In real mode; the first time it tries to execute this instruction you'll get a general protection fault because EDI is higher than the segment's limit (0x00100000 > 0x0000FFFF). To fix that, switch to protected mode and load ES with a 32-bit data descriptor (that has "limit = 0xFFFFFFFF"), then copy the kernel.


Cheers,

Brendan

[Combuster]

Cpu also executes (after a32 rep movsb is executed) from 0xfe9e6(cs = 0xf000 ip=0xe9e6).

If you have bochs, you can look at the logs and you'll see an error that you exceeded the segment limit. The address you're looking at is the location of the BIOS' General Protection Fault handler.

A computer starts up in the mode that mostly resembles 16-bit processors. Several 32-bit things don't work out of the box as a result. Over the whole course of this thread you seem to have a lack of idea how these mechanics work, so I'd suggest taking a step back from the actual code while you read up on Protected Mode, Unreal Mode, Babystep, and Rolling Your Own Bootloader. Those pages should give you enough background ideas so you can review your design and make the appropriate changes. If you still have implementation issues afterwards, they'll have less fundamental issues, making them easier to solve.

[whellcome]

There's still quite a bit of curious code choices going on.
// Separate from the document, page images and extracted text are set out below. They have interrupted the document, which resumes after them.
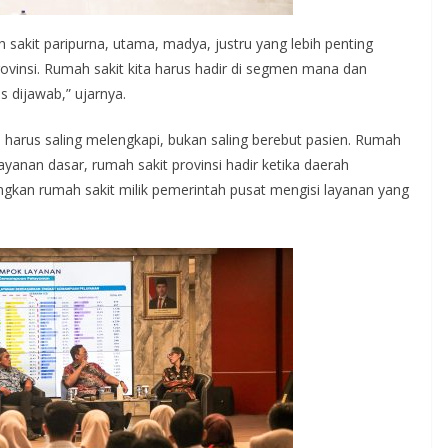
 sakit paripurna, utama, madya, justru yang lebih penting
ovinsi. Rumah sakit kita harus hadir di segmen mana dan
 dijawab,” ujarnya.
 harus saling melengkapi, bukan saling berebut pasien. Rumah
yanan dasar, rumah sakit provinsi hadir ketika daerah
kan rumah sakit milik pemerintah pusat mengisi layanan yang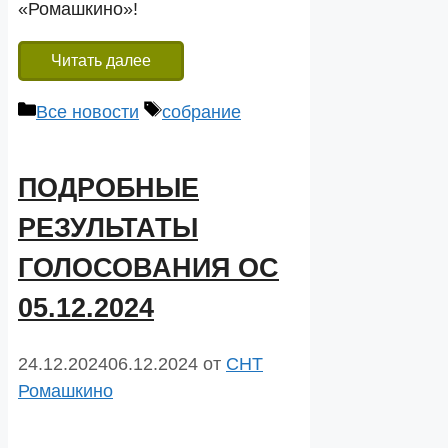
«Ромашкино»!
Читать далее
Рубрики
Метки
Все новости
собрание
ПОДРОБНЫЕ
РЕЗУЛЬТАТЫ
ГОЛОСОВАНИЯ ОС
05.12.2024
24.12.2024
06.12.2024
от
СНТ
Ромашкино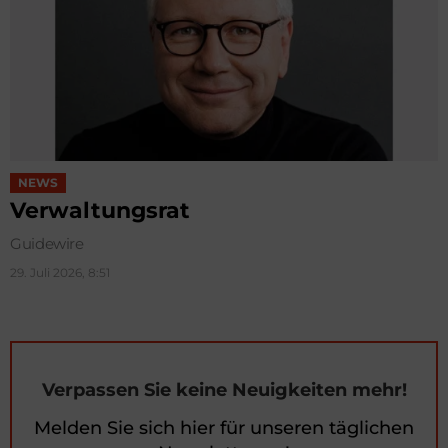
NEWS
Verwaltungsrat
Guidewire
29. Juli 2026, 8:51
Verpassen Sie keine Neuigkeiten mehr!
Melden Sie sich hier für unseren täglichen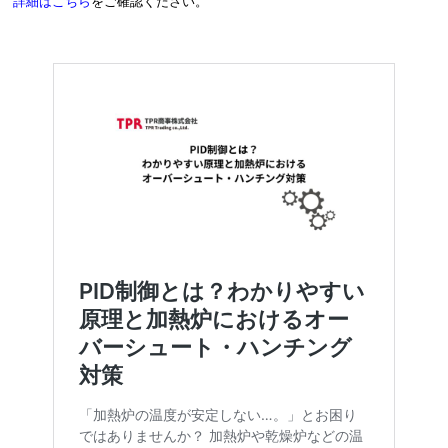
詳細はこちら
をご確認ください。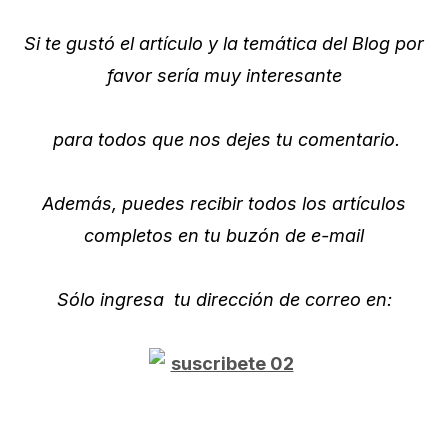
Si te gustó el artículo y la temática del Blog por
favor sería muy interesante
para todos que nos dejes tu comentario.
Además, puedes recibir todos los artículos
completos en tu buzón de e-mail
S
ólo ingresa
tu
dirección de correo en: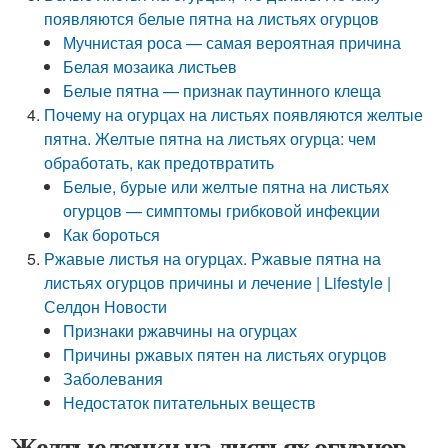
появляются белые пятна на листьях огурцов
Мучнистая роса — самая вероятная причина
Белая мозаика листьев
Белые пятна — признак паутинного клеща
Почему на огурцах на листьях появляются желтые
пятна. Желтые пятна на листьях огурца: чем
обработать, как предотвратить
Белые, бурые или желтые пятна на листьях
огурцов — симптомы грибковой инфекции
Как бороться
Ржавые листья на огурцах. Ржавые пятна на
листьях огурцов причины и лечение | Lifestyle |
Селдон Новости
Признаки ржавчины на огурцах
Причины ржавых пятен на листьях огурцов
Заболевания
Недостаток питательных веществ
Желтые точки на листьях огурцов.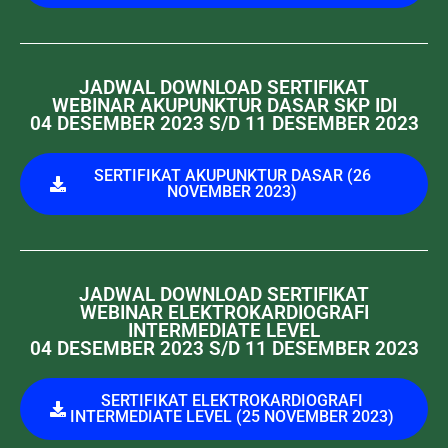
JADWAL DOWNLOAD SERTIFIKAT
WEBINAR AKUPUNKTUR DASAR SKP IDI
04 DESEMBER 2023 S/D 11 DESEMBER 2023
SERTIFIKAT AKUPUNKTUR DASAR (26
NOVEMBER 2023)
JADWAL DOWNLOAD SERTIFIKAT
WEBINAR ELEKTROKARDIOGRAFI
INTERMEDIATE LEVEL
04 DESEMBER 2023 S/D 11 DESEMBER 2023
SERTIFIKAT ELEKTROKARDIOGRAFI
INTERMEDIATE LEVEL (25 NOVEMBER 2023)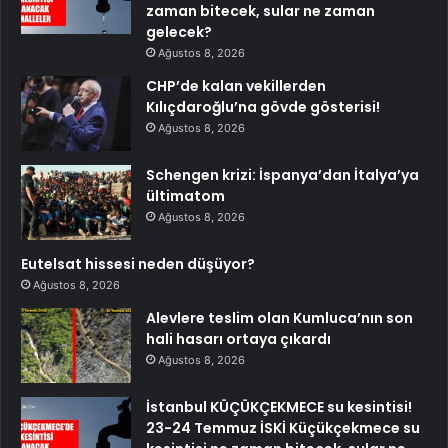
zaman bitecek, sular ne zaman
gelecek?
Ağustos 8, 2026
CHP’de kalan vekillerden
Kılıçdaroğlu’na gövde gösterisi!
Ağustos 8, 2026
Schengen krizi: İspanya’dan İtalya’ya
ültimatom
Ağustos 8, 2026
Eutelsat hissesi neden düşüyor?
Ağustos 8, 2026
Alevlere teslim olan Kumluca’nın son
hali hasarı ortaya çıkardı
Ağustos 8, 2026
İstanbul KÜÇÜKÇEKMECE su kesintisi!
23-24 Temmuz İSKİ Küçükçekmece su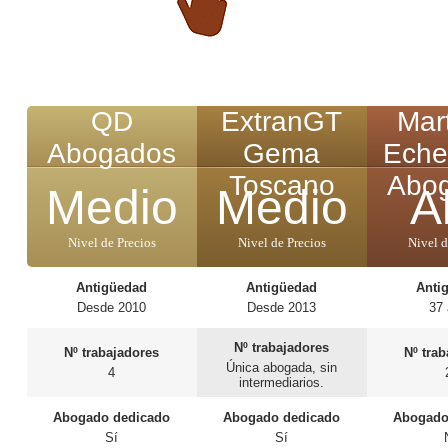
QD
ExtranGT
Mar
Abogados
Gema
Eche
Toscano
Abo
Medio
Medio
A
Nivel de Precios
Nivel de Precios
Nivel d
Antigüedad
Antigüedad
Anti
Desde 2010
Desde 2013
37
Nº trabajadores
Nº trabajadores
Nº tra
Única abogada, sin
4
intermediarios.
Abogado dedicado
Abogado dedicado
Abogado
Sí
Sí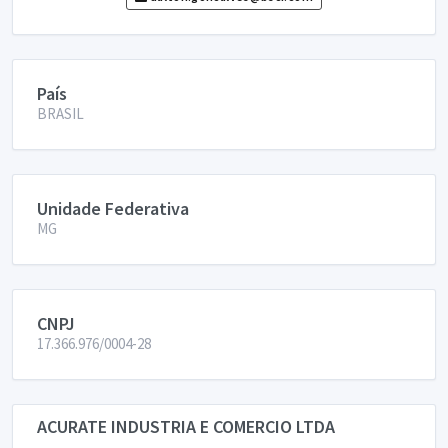
País
BRASIL
Unidade Federativa
MG
CNPJ
17.366.976/0004-28
ACURATE INDUSTRIA E COMERCIO LTDA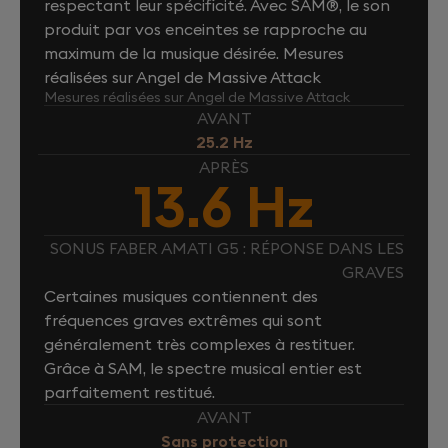
respectant leur spécificité. Avec SAM®, le son
produit par vos enceintes se rapproche au
maximum de la musique désirée. Mesures
réalisées sur Angel de Massive Attack
Mesures réalisées sur Angel de Massive Attack
AVANT
25.2 Hz
APRÈS
13.6 Hz
SONUS FABER AMATI G5 : RÉPONSE DANS LES
GRAVES
Certaines musiques contiennent des
fréquences graves extrêmes qui sont
généralement très complexes à restituer.
Grâce à SAM, le spectre musical entier est
parfaitement restitué.
AVANT
Sans protection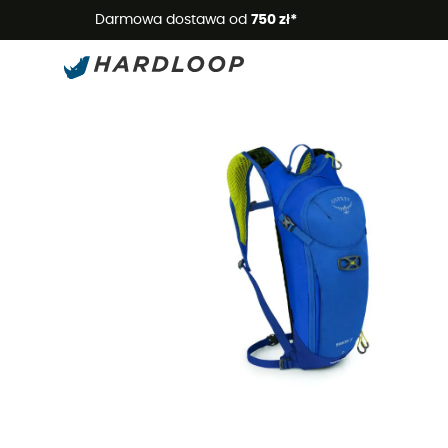
Letnie
Darmowa dostawa od
750 zł*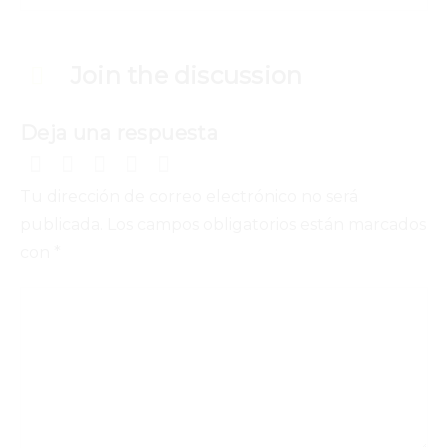
Join the discussion
Deja una respuesta
Tu dirección de correo electrónico no será
publicada.
Los campos obligatorios están marcados
con
*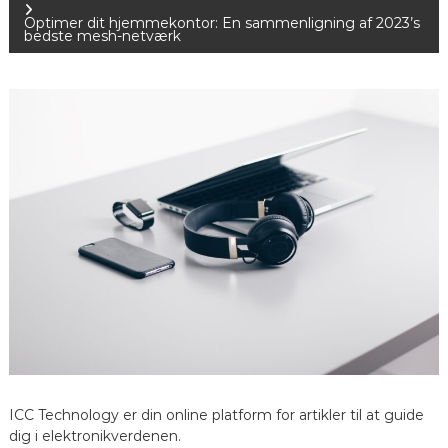
n
Optimer dit hjemmekontor: En sammenligning af 2023’s
bedste mesh-netværk
d
l
æ
g
s
n
a
v
i
ICC Technology er din online platform for artikler til at guide
dig i elektronikverdenen.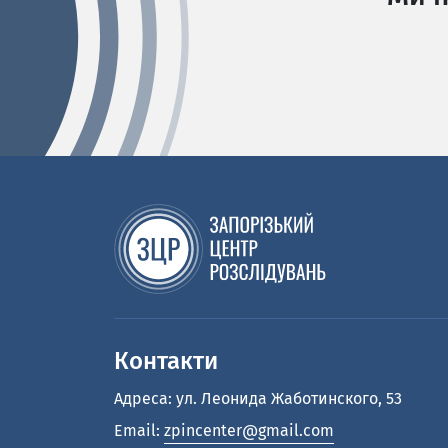
Контакти
Адреса: ул. Леонида Жаботинского, 53
Email:
zpincenter@gmail.com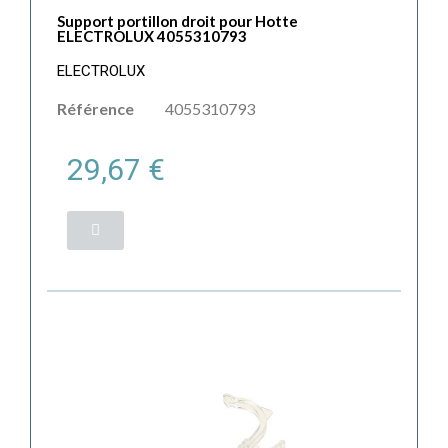
Support portillon droit pour Hotte
ELECTROLUX 4055310793
ELECTROLUX
Référence
4055310793
29,67 €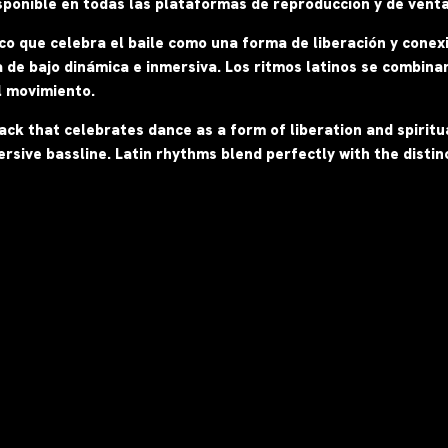
sponible en todas las plataformas de reproduccíon y de venta
o que celebra el baile como una forma de liberación y conexi
de bajo dinámica e inmersiva. Los ritmos latinos se combinan 
l movimiento.
rack that celebrates dance as a form of liberation and spirit
sive bassline. Latin rhythms blend perfectly with the distinc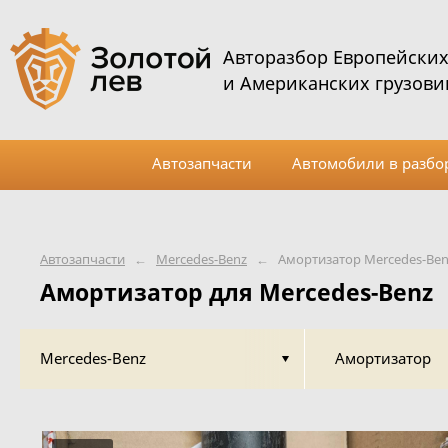
Авторазбор Европейски
и Американских грузови
Автозапчасти
Автомобили в разбо
Автозапчасти
←
Mercedes-Benz
←
Амортизатор Mercedes-Ben
Амортизатор для Mercedes-Benz
Mercedes-Benz
Амортизатор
For instance

Code: Select all

or ah, 1

Is not the line of code one would expect at that location, and your protected mode segment use seems counter-intuitive as well. So even though you might get the actual copy working, it would be unlikely that you actually get to executing the code you just moved.

So where I should put it?
I thought it was important to enter protected mode.

[Octocontrabass]

Setting a reserved bit of CR0 will not enable protected mode.